Nicknamed “Sparky” in early childhood, after the listless horse Spark Plug in the “Barney Google” comic strip, Schulz grew to study the masters of his art form. The reason his uncle gave him that particular moniker is lost to time.
“Charles Schulz was only days or weeks old when he got that nickname,” said Benjamin Clark, curator of the Charles M. Schulz Museum. “Spark Plug was a wildly popular character at the time.”
The current exhibit at the museum in Santa Rosa, “Spark Plug to Snoopy: 100 Years of Schulz,” is the opening salvo in a series of events leading up to the centennial the cartoonist’s birth on Nov. 26.
“This exhibit will run until mid-September, so people will already be in celebratory mood,” Clark said.
Born in 1922 in Minneapolis, Schulz moved to Sonoma County in 1958 and died in 2000 in Santa Rosa, after writing and drawing the “Peanuts” comic strip for nearly 50 years.
“Peanuts” made its first appearance on Oct. 2, 1950. At its height, the “Peanuts” strip ran in as many as 2,800 newspapers, and reprints still run in many papers, including The Press Democrat.
“We’re looking at his childhood and early career,” Clark said. “And we’re looking at cartoonists who were active in 1920s and ’30s.”
The exhibit pays tribute to the cartoonists who influenced Schulz. A second exhibition exploring Schulz’s impact on the cartooning world, and the artists he inspired, will open in late September.
“It’s all part and parcel of telling his story,” Clark said. “We’re including 20 other artists in this exhibit and a similar number of their works. There also are other historical objects and artifacts.”
Among the cartoonists honored are George Herriman, creator of “Krazy Kat,” whose cat and much smaller mouse had a visual impact similar to Schulz’s later duo of Snoopy the beagle and Woodstock the tiny yellow bird.

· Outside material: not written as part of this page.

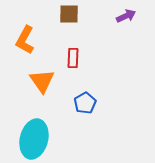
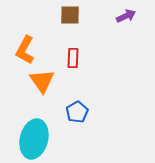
brown square: moved 1 px right, 1 px down
orange L-shape: moved 10 px down
blue pentagon: moved 8 px left, 9 px down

“We have original Krazy Kat art that Schulz owned,” Clark said. “Many of the strips by other artists and are with ’Peanuts’ panels that show their influence.”
One famous example is Schulz’s Veterans Day tribute featuring Willie and Joe, the two grizzled infantrymen characters created by Bill Mauldin during World War II. It features Snoopy in army combat gear.

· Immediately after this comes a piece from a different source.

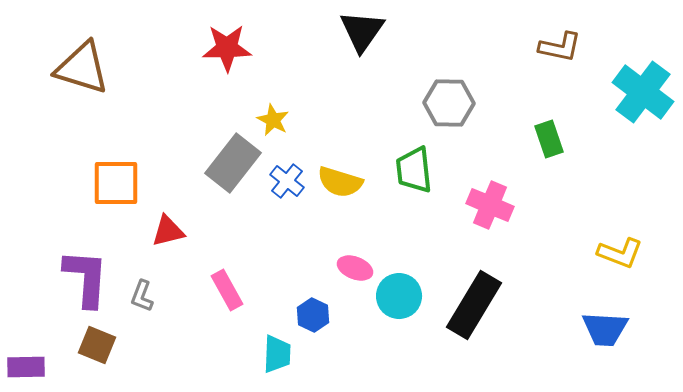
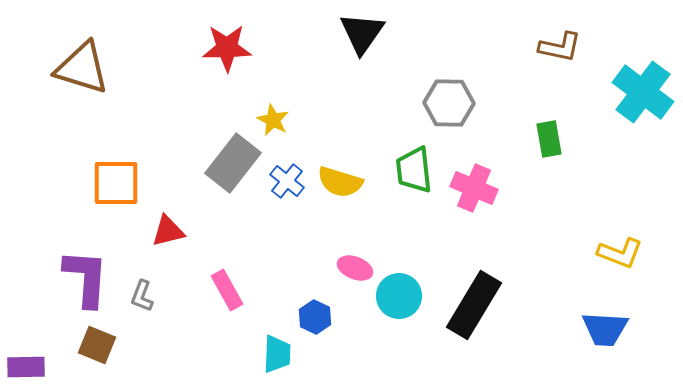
black triangle: moved 2 px down
green rectangle: rotated 9 degrees clockwise
pink cross: moved 16 px left, 17 px up
blue hexagon: moved 2 px right, 2 px down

“He loved Bill Maudlin’s work in Stars and Stripes (the military newspaper) during the war,” Clark said. “Later on, they became good friends.”
Another cartoonist Schulz followed was the sometimes-caustic satirist Al Capp, creator of “Li’l Abner.”
“Charles Schulz liked Al Capp’s work in his youth. They met and knew each other, but they were two different people,” Clark said.
From aspiring cartoonist to breakthrough innovator to acknowledged master, Schulz had a long journey that started early.
It was an exhibit of cartoonists’ work that profoundly influenced Schulz as a boy. When he was 11, he attended an exhibit of original comic strip art the public library in St. Paul, Minnesota, where he grew up.
“That’s the moment when he realized he wanted to become a cartoonist,” Clark said.